Carlos Primo Braga, ex-diretor de Política Econômica e Dívida do Banco Mundial, ressalta que várias dessas eventuais medidas tarifárias são contrárias às regras da OMC (organização Mundial do Comércio). Além disso, um aumento nas tarifas traz pressão inflacionária na economia local, algo que o banco central americano vem tentando combater desde o momento da pandemia de covid-19.

“Vamos dizer assim que há uma briga dentro da equipe do Trump entre aqueles que gostariam de utilizar tarifas como elementos de negociação – então são favoráveis a uma adoção mais gradual. E aqueles que acham que tem que fazer para aumento de receitas, mas também por protecionismo.
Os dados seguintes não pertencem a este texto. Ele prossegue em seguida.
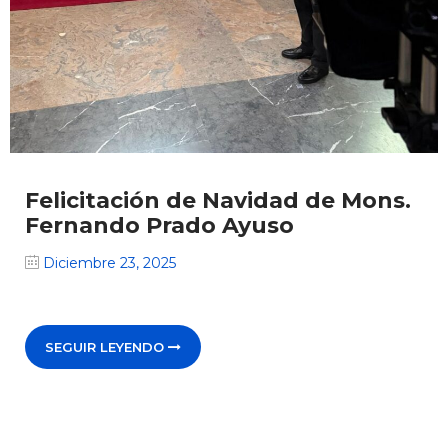
Felicitación de Navidad de Mons.
Fernando Prado Ayuso
Diciembre 23, 2025
SEGUIR LEYENDO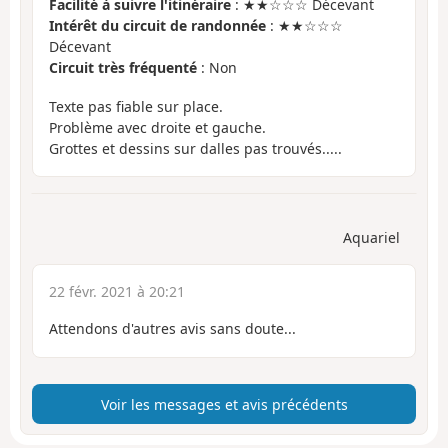
Facilité à suivre l'itinéraire
: ★★☆☆☆ Décevant
Intérêt du circuit de randonnée
: ★★☆☆☆
Décevant
Circuit très fréquenté
: Non
Texte pas fiable sur place.
Problème avec droite et gauche.
Grottes et dessins sur dalles pas trouvés.....
Aquariel
22 févr. 2021 à 20:21
Attendons d'autres avis sans doute...
Voir les messages et avis précédents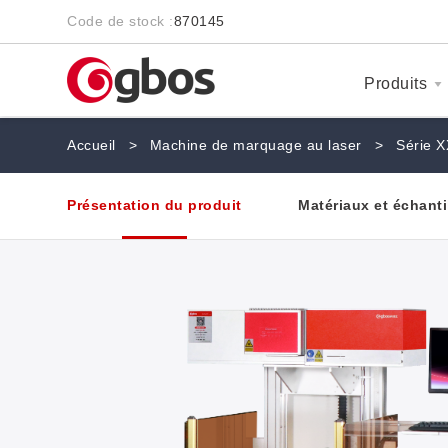
Code de stock :
870145
Produits
Accueil
>
Machine de marquage au laser
>
Série 
Présentation du produit
Matériaux et échanti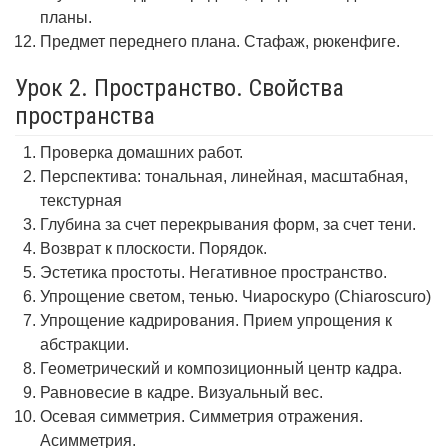
планы.
Предмет переднего плана. Стафаж, рюкенфиге.
Урок 2. Пространство. Свойства
пространства
Проверка домашних работ.
Перспектива: тональная, линейная, масштабная,
текстурная
Глубина за счет перекрывания форм, за счет тени.
Возврат к плоскости. Порядок.
Эстетика простоты. Негативное пространство.
Упрощение светом, тенью. Чиароскуро (Chiaroscuro)
Упрощение кадрирования. Прием упрощения к
абстракции.
Геометрический и композиционный центр кадра.
Равновесие в кадре. Визуальный вес.
Осевая симметрия. Симметрия отражения.
Асимметрия.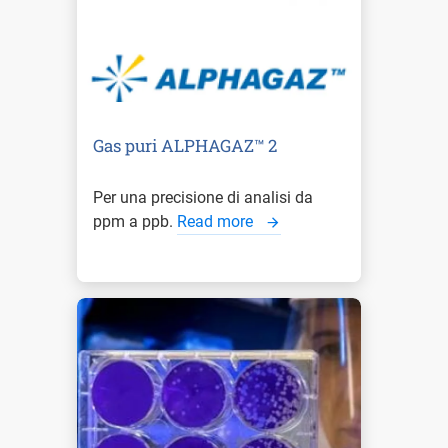
Gas puri ALPHAGAZ™ 2
Per una precisione di analisi da
ppm a ppb.
Read more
Isso talvez esteja levando a essa decisão de postergar o anúncio imediato de que nível de tarifas serão impostas”, diz Braga.

O ex-diretor do Banco Mundial destaca que apesar de as medidas não terem sido anunciadas como prometidas, nos memorandos emitidos nos primeiros dias de gestão figura a questão da política comercial.

“Parece que ele está calculando: ‘Será que eu vou fazer isso mesmo?’. Deixar o mercado apreensivo justamente para jogar com isso”, acredita Vicente. “Ele se acha um bom negociador, e a história dele é de ter sido realmente um bom negociador, mas no mercado de imóveis. Em economia talvez não seja tanto”, conclui.

Leste europeu

As ameaças de Trump também chegaram à Rússia e à União Europeia. Na quarta-feira, 22, ele disse que adicionará novas tarifas à sua ameaça de sanções contra a Rússia se o país não fizer um acordo para acabar com sua guerra na Ucrânia, e acrescentou que elas também poderiam ser aplicadas a “outros países participantes”.

“Se não fizermos um ‘acordo’, logo, não terei outra escolha a não ser impor altos níveis de taxas, tarifas e sanções a tudo o que for vendido pela Rússia aos Estados Unidos e por vários outros países participantes”, disse Trump, sem identificar os países que ele considera participantes do conflito ou como ele define participação.

O governo do ex-presidente Joe Biden impôs pesadas sanções a milhares de entidades dos setores bancário, de defesa, manufatura, energia, tecnologia e outros da Rússia desde a invasão em grande escala da Ucrânia por forças russas em fevereiro de 2022, que matou dezenas de milhares de pessoas e reduziu cidades a escombros.

O vice-embaixador da Rússia na ONU, Dmitry Polyanskiy, disse que Moscou terá que ver o que Trump acha que significa um “acordo” para acabar com a guerra na Ucrânia.

“Não se trata apenas da questão de acabar com a guerra”, disse Polyanskiy à Reuters. “É, antes de tudo, a questão de abordar as causas fundamentais da crise ucraniana.”

No período que antecedeu sua vitória nas eleições de 5 de novembro, Trump declarou inúmeras vezes que teria um acordo entre a Ucrânia e a Rússia em seu primeiro dia no cargo, se não antes. Mas assessores de Trump admitiram que um acordo para acabar com a guerra pode levar meses ou mais.

Rússia, México e Canadá são os principais parceiros comerciais dos EUA. Mas a Rússia está bem abaixo na lista, com as importações norte-americanas da Rússia caindo para apenas 2,9 bilhões de dólares nos primeiros 11 meses de 2024, de 29,6 bilhões de dólares em 2021.

Quanto a outros participantes, o governo Biden impôs sanções contra entidades na China, Coreia do Norte e Irã por ajudarem no esforço de guerra da Rússia.